**EXERCISE DETAILS**
Transcribe the lines from the start of the data below through the line with "giyebileceğiniz veya sıcaklık", word for word and nothing more.

PROVIDED DATA below:

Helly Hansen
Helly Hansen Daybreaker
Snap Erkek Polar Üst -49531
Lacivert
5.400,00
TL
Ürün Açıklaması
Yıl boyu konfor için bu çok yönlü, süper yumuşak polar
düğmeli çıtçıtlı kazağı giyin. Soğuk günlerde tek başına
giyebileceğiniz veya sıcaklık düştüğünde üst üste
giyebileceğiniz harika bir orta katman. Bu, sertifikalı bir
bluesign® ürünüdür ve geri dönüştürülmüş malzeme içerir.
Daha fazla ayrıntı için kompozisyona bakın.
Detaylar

End of PROVIDED DATA.

**PROBLEM SOLUTION**
Helly Hansen
Helly Hansen Daybreaker
Snap Erkek Polar Üst -49531
Lacivert
5.400,00
TL
Ürün Açıklaması
Yıl boyu konfor için bu çok yönlü, süper yumuşak polar
düğmeli çıtçıtlı kazağı giyin. Soğuk günlerde tek başına
giyebileceğiniz veya sıcaklık düştüğünde üst üste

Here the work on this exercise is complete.